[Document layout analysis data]
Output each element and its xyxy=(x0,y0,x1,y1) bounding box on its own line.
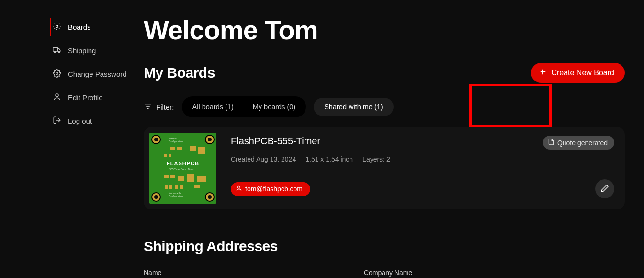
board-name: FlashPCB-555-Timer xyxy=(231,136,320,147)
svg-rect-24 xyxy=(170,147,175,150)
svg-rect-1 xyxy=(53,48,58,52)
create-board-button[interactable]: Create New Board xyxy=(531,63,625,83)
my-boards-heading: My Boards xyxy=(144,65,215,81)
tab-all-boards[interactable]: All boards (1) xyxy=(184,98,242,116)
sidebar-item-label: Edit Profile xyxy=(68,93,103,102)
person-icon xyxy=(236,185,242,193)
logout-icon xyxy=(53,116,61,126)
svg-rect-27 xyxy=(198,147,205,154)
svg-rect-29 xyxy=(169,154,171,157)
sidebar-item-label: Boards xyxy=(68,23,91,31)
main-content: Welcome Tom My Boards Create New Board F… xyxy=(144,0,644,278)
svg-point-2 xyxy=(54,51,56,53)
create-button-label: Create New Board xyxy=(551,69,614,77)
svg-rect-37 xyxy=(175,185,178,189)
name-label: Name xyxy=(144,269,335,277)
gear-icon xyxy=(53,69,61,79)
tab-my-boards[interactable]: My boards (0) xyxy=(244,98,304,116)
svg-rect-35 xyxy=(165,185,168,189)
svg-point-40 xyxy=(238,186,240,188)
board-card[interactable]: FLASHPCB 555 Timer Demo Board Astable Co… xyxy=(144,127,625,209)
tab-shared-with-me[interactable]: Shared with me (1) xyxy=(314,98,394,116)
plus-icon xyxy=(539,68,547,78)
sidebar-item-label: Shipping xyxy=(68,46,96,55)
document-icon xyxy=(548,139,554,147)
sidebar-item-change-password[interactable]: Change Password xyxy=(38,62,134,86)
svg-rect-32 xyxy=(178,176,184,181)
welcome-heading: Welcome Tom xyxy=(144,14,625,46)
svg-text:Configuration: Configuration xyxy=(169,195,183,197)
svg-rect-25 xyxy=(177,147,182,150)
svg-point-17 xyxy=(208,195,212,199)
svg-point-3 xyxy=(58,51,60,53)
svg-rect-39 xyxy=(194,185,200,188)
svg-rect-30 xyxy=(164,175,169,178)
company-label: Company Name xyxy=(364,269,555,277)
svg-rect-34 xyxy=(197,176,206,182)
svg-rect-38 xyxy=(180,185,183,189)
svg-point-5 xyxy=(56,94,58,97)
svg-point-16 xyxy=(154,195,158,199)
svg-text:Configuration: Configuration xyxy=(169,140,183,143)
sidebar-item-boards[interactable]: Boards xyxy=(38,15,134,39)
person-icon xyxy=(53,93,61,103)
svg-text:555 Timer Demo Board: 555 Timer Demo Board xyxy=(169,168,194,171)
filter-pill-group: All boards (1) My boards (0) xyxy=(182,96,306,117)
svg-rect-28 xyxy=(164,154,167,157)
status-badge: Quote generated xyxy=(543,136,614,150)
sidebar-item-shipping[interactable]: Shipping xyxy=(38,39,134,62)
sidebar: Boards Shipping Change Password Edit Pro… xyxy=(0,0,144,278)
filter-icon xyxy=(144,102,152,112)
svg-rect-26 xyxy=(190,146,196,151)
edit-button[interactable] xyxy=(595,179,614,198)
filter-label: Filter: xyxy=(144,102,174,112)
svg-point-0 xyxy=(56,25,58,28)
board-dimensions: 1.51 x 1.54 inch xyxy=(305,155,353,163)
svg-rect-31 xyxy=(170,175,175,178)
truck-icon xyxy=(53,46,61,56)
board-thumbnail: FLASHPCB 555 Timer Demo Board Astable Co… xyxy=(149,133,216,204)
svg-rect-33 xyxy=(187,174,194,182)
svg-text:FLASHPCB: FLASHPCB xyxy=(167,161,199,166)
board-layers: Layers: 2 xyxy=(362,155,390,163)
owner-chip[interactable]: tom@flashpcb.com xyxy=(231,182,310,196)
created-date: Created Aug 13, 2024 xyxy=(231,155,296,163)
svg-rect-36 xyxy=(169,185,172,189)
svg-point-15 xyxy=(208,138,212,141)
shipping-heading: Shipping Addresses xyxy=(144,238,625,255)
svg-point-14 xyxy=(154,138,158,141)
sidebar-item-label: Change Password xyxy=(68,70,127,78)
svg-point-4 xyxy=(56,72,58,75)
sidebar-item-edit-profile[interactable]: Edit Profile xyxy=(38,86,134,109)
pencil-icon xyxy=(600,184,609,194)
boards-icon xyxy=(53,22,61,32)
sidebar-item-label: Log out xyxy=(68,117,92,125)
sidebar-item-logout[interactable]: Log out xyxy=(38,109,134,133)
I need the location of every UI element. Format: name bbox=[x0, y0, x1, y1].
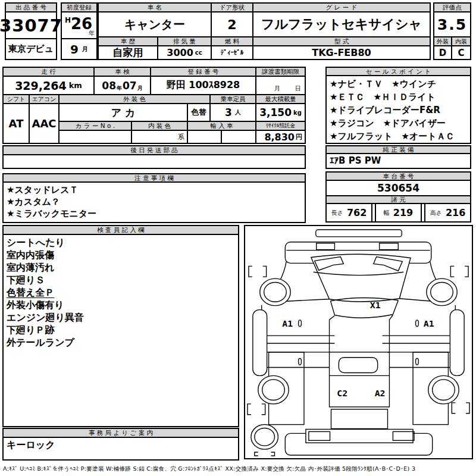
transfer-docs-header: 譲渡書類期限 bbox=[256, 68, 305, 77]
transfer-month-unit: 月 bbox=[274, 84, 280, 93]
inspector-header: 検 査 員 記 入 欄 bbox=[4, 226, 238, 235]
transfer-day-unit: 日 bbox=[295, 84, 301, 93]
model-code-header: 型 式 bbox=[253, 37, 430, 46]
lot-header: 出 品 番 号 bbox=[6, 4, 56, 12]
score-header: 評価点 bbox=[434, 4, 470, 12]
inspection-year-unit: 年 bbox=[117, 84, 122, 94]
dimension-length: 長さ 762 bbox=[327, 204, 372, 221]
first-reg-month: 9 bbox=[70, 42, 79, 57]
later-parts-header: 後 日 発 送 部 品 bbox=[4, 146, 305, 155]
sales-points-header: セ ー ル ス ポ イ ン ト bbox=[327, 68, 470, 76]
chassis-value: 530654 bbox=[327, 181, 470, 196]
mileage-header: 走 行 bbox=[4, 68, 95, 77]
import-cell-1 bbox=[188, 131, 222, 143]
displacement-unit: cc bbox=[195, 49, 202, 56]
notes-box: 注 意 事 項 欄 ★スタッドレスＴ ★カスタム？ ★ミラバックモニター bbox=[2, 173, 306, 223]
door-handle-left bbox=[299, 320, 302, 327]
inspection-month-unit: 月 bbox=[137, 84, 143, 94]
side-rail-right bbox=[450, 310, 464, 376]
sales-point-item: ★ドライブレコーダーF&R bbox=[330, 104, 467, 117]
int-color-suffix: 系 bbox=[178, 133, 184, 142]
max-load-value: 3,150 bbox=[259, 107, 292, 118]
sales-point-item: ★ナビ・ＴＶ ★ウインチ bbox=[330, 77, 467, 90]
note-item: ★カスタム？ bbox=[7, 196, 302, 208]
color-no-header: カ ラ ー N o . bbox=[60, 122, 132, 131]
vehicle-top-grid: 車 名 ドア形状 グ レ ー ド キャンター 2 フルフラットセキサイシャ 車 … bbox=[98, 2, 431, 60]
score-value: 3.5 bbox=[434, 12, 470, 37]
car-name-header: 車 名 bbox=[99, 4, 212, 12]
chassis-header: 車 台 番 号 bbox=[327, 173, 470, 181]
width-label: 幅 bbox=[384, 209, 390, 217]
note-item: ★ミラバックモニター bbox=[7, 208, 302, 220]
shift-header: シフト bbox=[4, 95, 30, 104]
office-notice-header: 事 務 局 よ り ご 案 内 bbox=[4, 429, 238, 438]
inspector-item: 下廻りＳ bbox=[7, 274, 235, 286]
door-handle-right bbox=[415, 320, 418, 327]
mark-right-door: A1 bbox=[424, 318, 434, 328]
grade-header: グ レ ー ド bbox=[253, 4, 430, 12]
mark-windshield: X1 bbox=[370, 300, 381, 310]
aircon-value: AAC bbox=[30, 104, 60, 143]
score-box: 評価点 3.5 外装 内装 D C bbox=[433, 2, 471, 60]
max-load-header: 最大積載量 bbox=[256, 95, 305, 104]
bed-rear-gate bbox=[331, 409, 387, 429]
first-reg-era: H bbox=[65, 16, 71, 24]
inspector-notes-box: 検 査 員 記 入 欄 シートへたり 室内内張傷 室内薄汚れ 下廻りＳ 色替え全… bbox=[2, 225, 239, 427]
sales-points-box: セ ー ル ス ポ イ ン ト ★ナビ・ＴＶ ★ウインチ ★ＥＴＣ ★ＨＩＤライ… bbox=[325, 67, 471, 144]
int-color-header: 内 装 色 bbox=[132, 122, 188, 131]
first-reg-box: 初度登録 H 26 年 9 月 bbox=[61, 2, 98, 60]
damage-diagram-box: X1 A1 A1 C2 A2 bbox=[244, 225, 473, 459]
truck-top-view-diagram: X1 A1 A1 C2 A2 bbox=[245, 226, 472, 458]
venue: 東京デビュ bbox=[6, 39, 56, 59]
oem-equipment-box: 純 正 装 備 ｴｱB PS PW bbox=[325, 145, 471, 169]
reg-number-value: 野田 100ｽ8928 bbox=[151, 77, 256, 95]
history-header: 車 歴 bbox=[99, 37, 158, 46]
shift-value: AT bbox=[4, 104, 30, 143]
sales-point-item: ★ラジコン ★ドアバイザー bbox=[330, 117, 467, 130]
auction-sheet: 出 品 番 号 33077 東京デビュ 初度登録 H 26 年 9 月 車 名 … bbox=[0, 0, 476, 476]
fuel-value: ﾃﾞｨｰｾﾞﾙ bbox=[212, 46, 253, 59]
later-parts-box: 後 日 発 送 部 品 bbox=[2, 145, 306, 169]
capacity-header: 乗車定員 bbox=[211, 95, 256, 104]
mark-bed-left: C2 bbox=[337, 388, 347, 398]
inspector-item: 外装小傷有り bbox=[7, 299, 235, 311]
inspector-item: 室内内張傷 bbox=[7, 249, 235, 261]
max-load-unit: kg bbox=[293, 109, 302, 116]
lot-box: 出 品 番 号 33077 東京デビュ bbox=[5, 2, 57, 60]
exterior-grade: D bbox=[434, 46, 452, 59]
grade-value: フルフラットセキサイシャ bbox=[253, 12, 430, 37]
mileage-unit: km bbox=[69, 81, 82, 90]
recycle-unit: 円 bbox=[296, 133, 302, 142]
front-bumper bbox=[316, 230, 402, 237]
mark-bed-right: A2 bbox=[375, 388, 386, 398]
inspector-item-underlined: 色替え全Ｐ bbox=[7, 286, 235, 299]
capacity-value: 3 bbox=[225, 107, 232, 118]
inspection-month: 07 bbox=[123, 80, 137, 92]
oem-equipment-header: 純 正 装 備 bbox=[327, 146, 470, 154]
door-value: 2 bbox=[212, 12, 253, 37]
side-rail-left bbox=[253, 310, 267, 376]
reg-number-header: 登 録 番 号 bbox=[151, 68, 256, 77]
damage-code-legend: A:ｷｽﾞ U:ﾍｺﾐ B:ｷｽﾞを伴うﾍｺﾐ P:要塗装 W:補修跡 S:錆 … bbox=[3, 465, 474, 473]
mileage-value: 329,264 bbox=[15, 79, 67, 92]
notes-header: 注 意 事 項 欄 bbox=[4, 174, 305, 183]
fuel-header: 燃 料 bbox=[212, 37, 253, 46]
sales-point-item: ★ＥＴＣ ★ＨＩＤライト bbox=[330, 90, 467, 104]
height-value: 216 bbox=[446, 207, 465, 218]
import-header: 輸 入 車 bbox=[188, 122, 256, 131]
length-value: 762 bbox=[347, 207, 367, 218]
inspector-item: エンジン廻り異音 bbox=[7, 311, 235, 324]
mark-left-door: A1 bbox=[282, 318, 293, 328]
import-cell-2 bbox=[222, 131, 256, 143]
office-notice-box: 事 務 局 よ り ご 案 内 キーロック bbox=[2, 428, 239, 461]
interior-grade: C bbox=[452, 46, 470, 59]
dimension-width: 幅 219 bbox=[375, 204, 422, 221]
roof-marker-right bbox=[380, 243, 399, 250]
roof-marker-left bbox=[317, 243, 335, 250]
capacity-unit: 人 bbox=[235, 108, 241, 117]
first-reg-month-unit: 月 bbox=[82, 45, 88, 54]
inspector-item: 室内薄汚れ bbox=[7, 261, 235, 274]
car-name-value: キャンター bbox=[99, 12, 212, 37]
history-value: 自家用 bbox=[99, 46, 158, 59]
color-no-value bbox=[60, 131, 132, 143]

_Work to complete_.
Copy every line above that includes the string "code".

_Result_.
model-code-header: 型 式 bbox=[253, 37, 430, 46]
damage-code-legend: A:ｷｽﾞ U:ﾍｺﾐ B:ｷｽﾞを伴うﾍｺﾐ P:要塗装 W:補修跡 S:錆 … bbox=[3, 465, 474, 473]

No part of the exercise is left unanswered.